Sélecteur de langues
Brussels, 23rd December 2008
Competition Commissioner Neelie Kroes said: "The Latvian scheme demonstrates again the great strength of the Commission in this crisis: the ability to supervise Member States' support schemes with enough flexibility to take into account national particularities, whilst ensuring enough coherence to maintain a level playing field for all European banks."
The guarantee will cover all liabilities with the exception of interbank deposits, subordinated liabilities and collateralised liabilities such as covered bonds which have a maximum maturity of three years. Instruments guaranteed under this scheme may be issued within six months following this decision. Moreover, in exceptional cases only, the Latvian measures also provide for the takeover of distressed banks. In the first instance, the scheme has a ceiling which corresponds to 10% of the Latvian GDP. Only solvent banks are allowed to enter the scheme.
The Commission decision covers a period of six months, following which Latvia should terminate the scheme or re-notify its extension to the Commission.
The scheme contains elements of state aid but foresees safeguards aimed at ensuring that the state intervention is proportionate, limited to what is necessary to stimulate interbank lending and adequate to reach this goal, in accordance with EU state aid rules, as outlined in the Commission's Guidance Communication (see IP/08/1495).

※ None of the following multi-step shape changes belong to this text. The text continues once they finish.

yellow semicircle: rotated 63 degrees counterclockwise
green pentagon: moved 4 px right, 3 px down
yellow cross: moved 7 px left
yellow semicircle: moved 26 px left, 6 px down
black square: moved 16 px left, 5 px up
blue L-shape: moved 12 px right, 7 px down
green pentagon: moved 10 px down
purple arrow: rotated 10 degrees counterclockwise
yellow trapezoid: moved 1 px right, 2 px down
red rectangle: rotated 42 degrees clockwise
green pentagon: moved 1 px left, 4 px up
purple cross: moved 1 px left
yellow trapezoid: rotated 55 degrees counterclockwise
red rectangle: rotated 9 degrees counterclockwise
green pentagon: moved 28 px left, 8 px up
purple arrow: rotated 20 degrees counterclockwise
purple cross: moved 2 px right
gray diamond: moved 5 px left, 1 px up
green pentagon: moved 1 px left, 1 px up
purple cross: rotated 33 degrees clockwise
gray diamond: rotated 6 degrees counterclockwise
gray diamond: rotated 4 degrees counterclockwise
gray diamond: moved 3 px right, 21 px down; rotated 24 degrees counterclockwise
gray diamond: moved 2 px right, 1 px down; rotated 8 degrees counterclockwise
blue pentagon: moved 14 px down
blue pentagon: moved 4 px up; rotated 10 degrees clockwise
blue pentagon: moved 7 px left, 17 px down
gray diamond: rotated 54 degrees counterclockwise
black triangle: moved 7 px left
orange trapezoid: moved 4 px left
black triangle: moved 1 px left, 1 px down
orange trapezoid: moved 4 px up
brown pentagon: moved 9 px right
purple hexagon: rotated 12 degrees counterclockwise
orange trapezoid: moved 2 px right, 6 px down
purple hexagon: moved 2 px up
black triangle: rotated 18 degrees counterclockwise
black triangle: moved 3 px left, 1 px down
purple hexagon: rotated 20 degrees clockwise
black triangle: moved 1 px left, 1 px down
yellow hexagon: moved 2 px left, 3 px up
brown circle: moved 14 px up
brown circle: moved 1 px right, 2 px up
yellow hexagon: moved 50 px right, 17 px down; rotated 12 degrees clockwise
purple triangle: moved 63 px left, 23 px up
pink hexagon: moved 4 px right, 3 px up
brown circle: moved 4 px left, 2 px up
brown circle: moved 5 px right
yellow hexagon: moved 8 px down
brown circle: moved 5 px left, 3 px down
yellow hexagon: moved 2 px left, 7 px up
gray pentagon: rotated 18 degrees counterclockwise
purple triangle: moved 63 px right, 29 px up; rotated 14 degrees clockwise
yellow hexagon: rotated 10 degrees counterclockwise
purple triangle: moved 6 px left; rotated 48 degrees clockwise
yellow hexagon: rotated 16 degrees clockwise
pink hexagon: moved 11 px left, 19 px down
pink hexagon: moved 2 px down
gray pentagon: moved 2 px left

In particular, the scheme provides for non-discriminatory access as it will be open to all solvent Latvian banks, including Latvian subsidiaries of foreign banks. To benefit from the guarantee, participating banks are required to pay a market-oriented fee, in line with recommendations from the European Central Bank.
Moreover, beneficiaries will be subject to behavioural commitments to avoid an abusive use of the state support. These include limitations on marketing and conditions for staff remuneration or bonus payments. In addition, Latvia made the commitment to notify restructuring or liquidation plans for each beneficiary that defaulted on its liabilities and as a consequence would cause the guarantee to be drawn. Finally, Latvia will report periodically to the Commission on the implementation of the scheme.
In light of these commitments and conditions, the Commission concluded that the scheme would be an adequate means to restore confidence in the Latvian financial markets and to boost interbank lending. The safeguards will ensure that the state support is limited to what is necessary to stabilise the Latvian financial sector and that negative spill-over effects are minimised.
The non-confidential version of the decision will be made available under the case number N 638/2008 in the State Aid Register on the DG Competition website once any confidentiality issues have been resolved. New publications of state aid decisions on the internet and in the Official Journal are listed in the State Aid Weekly e-News.